Brief: Return each line of the records with nothing changed, pictures excepted.

[Excerpts from a dataset]
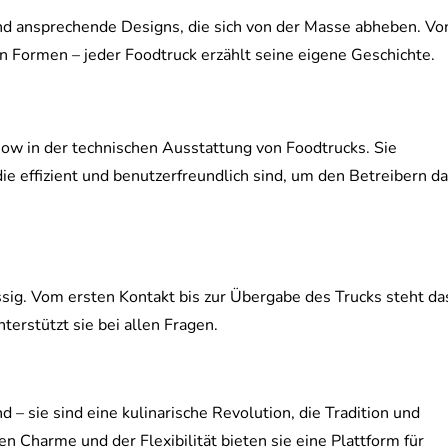
nd ansprechende Designs, die sich von der Masse abheben. Vo
en Formen – jeder Foodtruck erzählt seine eigene Geschichte.
w in der technischen Ausstattung von Foodtrucks. Sie
e effizient und benutzerfreundlich sind, um den Betreibern d
sig. Vom ersten Kontakt bis zur Übergabe des Trucks steht da
erstützt sie bei allen Fragen.
 – sie sind eine kulinarische Revolution, die Tradition und
en Charme und der Flexibilität bieten sie eine Plattform für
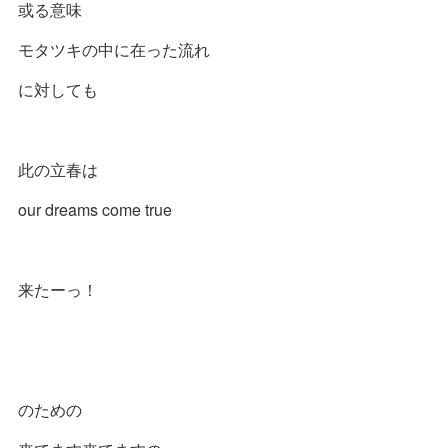
或る意味
モタツキの中に在った流れ
に対しても
此の立春は
our dreams come true
来たーっ！
のための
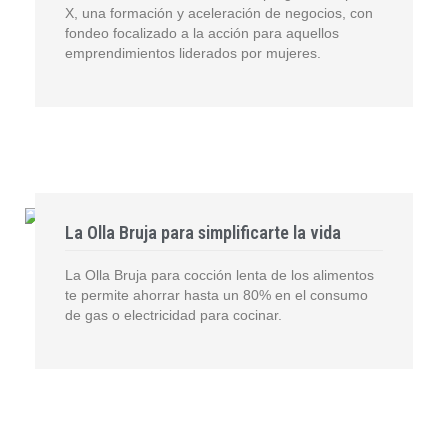
X, una formación y aceleración de negocios, con
fondeo focalizado a la acción para aquellos
emprendimientos liderados por mujeres.
La Olla Bruja para simplificarte la vida
La Olla Bruja para cocción lenta de los alimentos
te permite ahorrar hasta un 80% en el consumo
de gas o electricidad para cocinar.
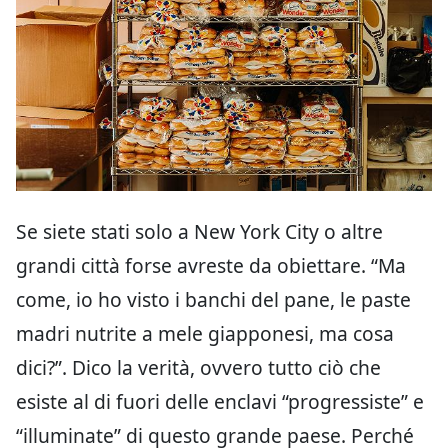
Se siete stati solo a New York City o altre
grandi città forse avreste da obiettare. “Ma
come, io ho visto i banchi del pane, le paste
madri nutrite a mele giapponesi, ma cosa
dici?”. Dico la verità, ovvero tutto ciò che
esiste al di fuori delle enclavi “progressiste” e
“illuminate” di questo grande paese. Perché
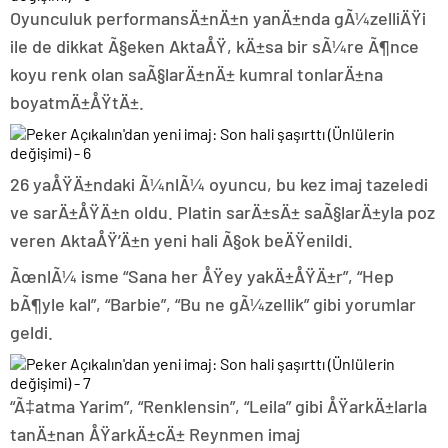
Oyunculuk performansÄ±nÄ±n yanÄ±nda gÃ¼zelliÄŸi
ile de dikkat Ã§eken AktaÅŸ, kÄ±sa bir sÃ¼re Ã¶nce
koyu renk olan saÃ§larÄ±nÄ± kumral tonlarÄ±na
boyatmÄ±ÅŸtÄ±.
26 yaÅŸÄ±ndaki Ã¼nlÃ¼ oyuncu, bu kez imaj tazeledi
ve sarÄ±ÅŸÄ±n oldu. Platin sarÄ±sÄ± saÃ§larÄ±yla poz
veren AktaÅŸ’Ä±n yeni hali Ã§ok beÄŸenildi.
ÃœnlÃ¼ isme “Sana her ÅŸey yakÄ±ÅŸÄ±r”, “Hep
bÃ¶yle kal”, “Barbie”, “Bu ne gÃ¼zellik” gibi yorumlar
geldi.
“Ã‡atma Yarim”, “Renklensin”, “Leila” gibi ÅŸarkÄ±larla
tanÄ±nan ÅŸarkÄ±cÄ± Reynmen imaj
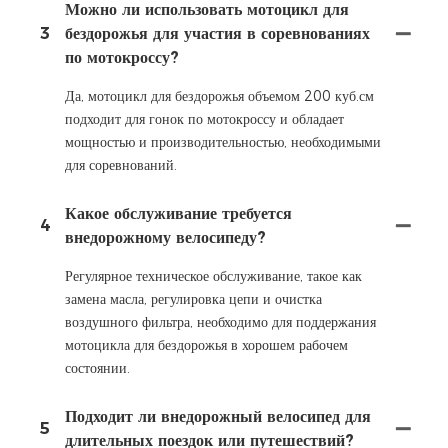
Можно ли использовать мотоцикл для
3
бездорожья для участия в соревнованиях
по мотокроссу?
Да, мотоцикл для бездорожья объемом 200 куб.см
подходит для гонок по мотокроссу и обладает
мощностью и производительностью, необходимыми
для соревнований.
Какое обслуживание требуется
4
внедорожному велосипеду?
Регулярное техническое обслуживание, такое как
замена масла, регулировка цепи и очистка
воздушного фильтра, необходимо для поддержания
мотоцикла для бездорожья в хорошем рабочем
состоянии.
Подходит ли внедорожный велосипед для
5
длительных поездок или путешествий?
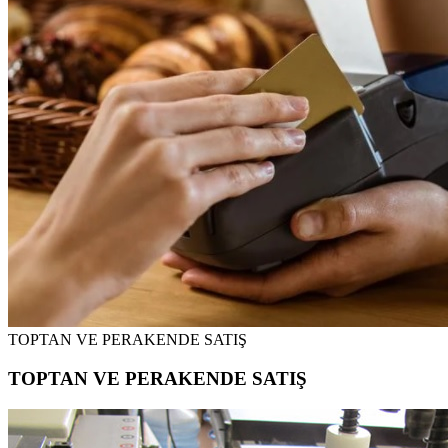
TOPTAN VE PERAKENDE SATIŞ
TOPTAN VE PERAKENDE SATIŞ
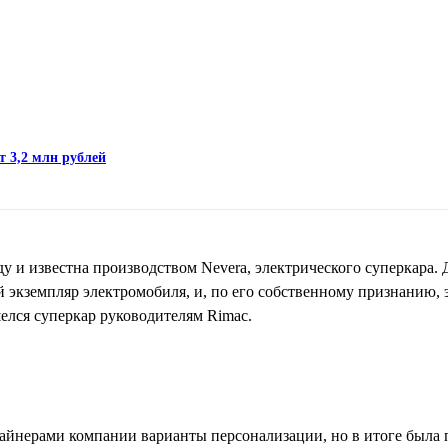
т 3,2 млн рублей
ду и известна производством Nevera, электрического суперкара.
 экземпляр электромобиля, и, по его собственному признанию, 
шелся суперкар руководителям Rimac.
зайнерами компании варианты персонализации, но в итоге была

Completed task:
nd ansprechende Designs, die sich von der Masse abheben. Vo
en Formen – jeder Foodtruck erzählt seine eigene Geschichte.
w in der technischen Ausstattung von Foodtrucks. Sie
e effizient und benutzerfreundlich sind, um den Betreibern d
sig. Vom ersten Kontakt bis zur Übergabe des Trucks steht da
erstützt sie bei allen Fragen.
 – sie sind eine kulinarische Revolution, die Tradition und
en Charme und der Flexibilität bieten sie eine Plattform für
或る意味
モタツキの中に在った流れ
に対しても
此の立春は
our dreams come true
来たーっ！
のための
X, una formación y aceleración de negocios, con
fondeo focalizado a la acción para aquellos
emprendimientos liderados por mujeres.
La Olla Bruja para simplificarte la vida
La Olla Bruja para cocción lenta de los alimentos
te permite ahorrar hasta un 80% en el consumo
de gas o electricidad para cocinar.
Se siete stati solo a New York City o altre
grandi città forse avreste da obiettare. “Ma
come, io ho visto i banchi del pane, le paste
madri nutrite a mele giapponesi, ma cosa
dici?”. Dico la verità, ovvero tutto ciò che
esiste al di fuori delle enclavi “progressiste” e
“illuminate” di questo grande paese. Perché
Oyunculuk performansÄ±nÄ±n yanÄ±nda gÃ¼zelliÄŸi
ile de dikkat Ã§eken AktaÅŸ, kÄ±sa bir sÃ¼re Ã¶nce
koyu renk olan saÃ§larÄ±nÄ± kumral tonlarÄ±na
boyatmÄ±ÅŸtÄ±.
26 yaÅŸÄ±ndaki Ã¼nlÃ¼ oyuncu, bu kez imaj tazeledi
ve sarÄ±ÅŸÄ±n oldu. Platin sarÄ±sÄ± saÃ§larÄ±yla poz
veren AktaÅŸ’Ä±n yeni hali Ã§ok beÄŸenildi.
ÃœnlÃ¼ isme “Sana her ÅŸey yakÄ±ÅŸÄ±r”, “Hep
bÃ¶yle kal”, “Barbie”, “Bu ne gÃ¼zellik” gibi yorumlar
geldi.
“Ã‡atma Yarim”, “Renklensin”, “Leila” gibi ÅŸarkÄ±larla
tanÄ±nan ÅŸarkÄ±cÄ± Reynmen imaj
Можно ли использовать мотоцикл для
3
бездорожья для участия в соревнованиях
по мотокроссу?
Да, мотоцикл для бездорожья объемом 200 куб.см
подходит для гонок по мотокроссу и обладает
мощностью и производительностью, необходимыми
для соревнований.
Какое обслуживание требуется
4
внедорожному велосипеду?
Регулярное техническое обслуживание, такое как
замена масла, регулировка цепи и очистка
воздушного фильтра, необходимо для поддержания
мотоцикла для бездорожья в хорошем рабочем
состоянии.
Подходит ли внедорожный велосипед для
5
длительных поездок или путешествий?
TOPTAN VE PERAKENDE SATIŞ
TOPTAN VE PERAKENDE SATIŞ
т 3,2 млн рублей
ду и известна производством Nevera, электрического суперкара.
 экземпляр электромобиля, и, по его собственному признанию, 
шелся суперкар руководителям Rimac.
зайнерами компании варианты персонализации, но в итоге была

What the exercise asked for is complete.